Ketua Dewan Komisioner Otoritas Jasa Keuangan (OJK) Wimboh Santoso membantah mengenai dugaan pemerintah melakukan intervensi untuk menyelamatkan Bank Muamalat dengan mendorong akuisisi oleh PT Bank Rakyat Indonesia (Persero) Tbk.
Menurut dia, Bank Muamalat terbuka dengan calon investor dari pihak mana pun untuk memperkuat permodalannya. "Itu semua adalah aksi korporasi antara Pemegang Saham Pengendali (Bank Muamalat) dan investor," kata Wimboh di Gedung Dewan Perwakilan Rakyat (DPR), Jakarta, Rabu (23/5).
Bank Muamalat tengah membutuhkan tambahan modal lantaran permodalannya semakin menipis sementara rasio kredit seret tinggi. Wimboh menjelaskan, jika pemegang saham pengendali bank tersebut tidak bisa menambah modal, maka konsekuensinya bank harus mencari investor lain.
Menurut dia, kejelasan soal tambahan modal akan diketahui pada Juni mendatang. “Nanti tunggu saja. Kan langkah akhirnya masih Juni,” ucapnya. (Baca juga: Bank Muamalat Bertemu 5 Calon Investor di Singapura)
Sebelumnya, Kepala Eksekutif Pengawas Perbankan OJK Heru Kristiyana menjelaskan, pemegang saham mayoritas Bank Muamalat tidak bisa memberikan tambahan modal lantaran adanya batasan dalam aturan internalnya. Maka itu bank harus mencari investor baru.
"IDB (Islamic Development Bank) sebagai pemilik 32,74% saham Bank Mualamat mengalami keterbatasan. Aturan internal mereka penyertaan maksimum 20% sehingga di Muamalat tidak bisa menambah modal lagi," kata Heru April lalu.
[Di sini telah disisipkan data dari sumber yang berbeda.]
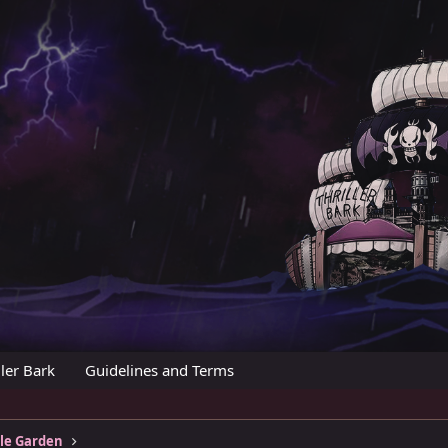
ler Bark
Guidelines and Terms
tle Garden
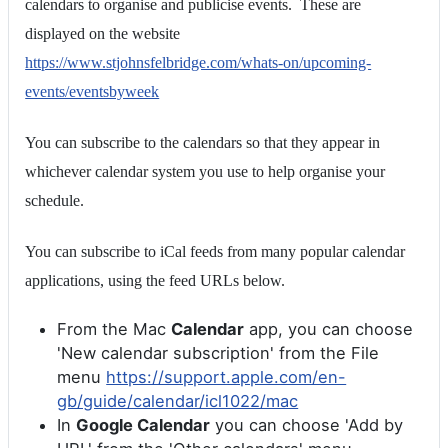
calendars to organise and publicise events. These are
displayed on the website
https://www.stjohnsfelbridge.com/whats-on/upcoming-
events/eventsbyweek
You can subscribe to the calendars so that they appear in
whichever calendar system you use to help organise your
schedule.
You can subscribe to iCal feeds from many popular calendar
applications, using the feed URLs below.
From the Mac
Calendar
app, you can choose
'New calendar subscription' from the File
menu
https://support.apple.com/en-
gb/guide/calendar/icl1022/mac
In
Google Calendar
you can choose 'Add by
Pemegang saham lainnya pun terbentur masalah yang sama. Pemegang saham Bank Muamalat lainnya yaitu Ban Boubyan memegang 22%, Atwil Holding Limited sebesar 17,91%, dan National Bank of Kuwait 8,45%. Sedangkan sisanya dimiliki oleh perorangan, baik di dalam negeri maupun di luar negeri.
Pada kuartal I 2018, rasio kecukupan modal atau Capital Adequacy Ratio (CAR) Bank Muamalat tercatat hanya 10,16%. Sementara itu, rasio kredit seret atau Non Performing Loan (NPL) gross mencapai 4,76% dari total pembiayaan. Rasio NPL gross tersebut di atas industri perbankan yaitu 2,75%.